Problem to solve: Restate word for word the line containing "Meer over CMO STAMM" and all remaining lines of the entries below.

** Data follows **

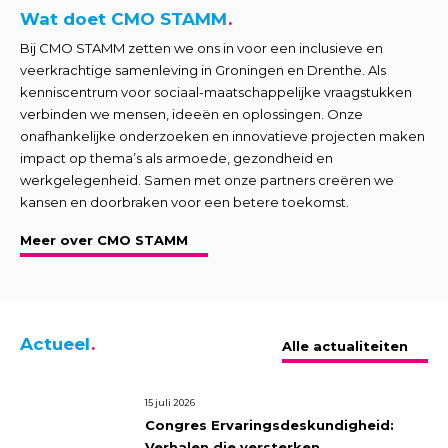
Wat doet CMO STAMM
Bij CMO STAMM zetten we ons in voor een inclusieve en
veerkrachtige samenleving in Groningen en Drenthe. Als
kenniscentrum voor sociaal-maatschappelijke vraagstukken
verbinden we mensen, ideeën en oplossingen. Onze
onafhankelijke onderzoeken en innovatieve projecten maken
impact op thema’s als armoede, gezondheid en
werkgelegenheid. Samen met onze partners creëren we
kansen en doorbraken voor een betere toekomst.
Meer over CMO STAMM
Actueel
Alle actualiteiten
15 juli 2026
Congres Ervaringsdeskundigheid:
Verhalen die versterken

** End of Data **

Result of the task:
Meer over CMO STAMM
Actueel
Alle actualiteiten
15 juli 2026
Congres Ervaringsdeskundigheid:
Verhalen die versterken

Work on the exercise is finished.